= Beginning of Section =

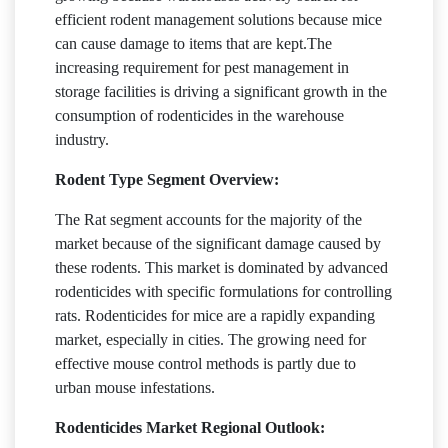
efficient rodent management solutions because mice
can cause damage to items that are kept.The
increasing requirement for pest management in
storage facilities is driving a significant growth in the
consumption of rodenticides in the warehouse
industry.
Rodent Type Segment Overview:
The Rat segment accounts for the majority of the
market because of the significant damage caused by
these rodents. This market is dominated by advanced
rodenticides with specific formulations for controlling
rats. Rodenticides for mice are a rapidly expanding
market, especially in cities. The growing need for
effective mouse control methods is partly due to
urban mouse infestations.
Rodenticides Market Regional Outlook:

= End of Section =

### What you need to do
Pictures in the data above should not be copied; transcribe everything else exactly.

### Task output
efficient rodent management solutions because mice
can cause damage to items that are kept.The
increasing requirement for pest management in
storage facilities is driving a significant growth in the
consumption of rodenticides in the warehouse
industry.
Rodent Type Segment Overview:
The Rat segment accounts for the majority of the
market because of the significant damage caused by
these rodents. This market is dominated by advanced
rodenticides with specific formulations for controlling
rats. Rodenticides for mice are a rapidly expanding
market, especially in cities. The growing need for
effective mouse control methods is partly due to
urban mouse infestations.
Rodenticides Market Regional Outlook:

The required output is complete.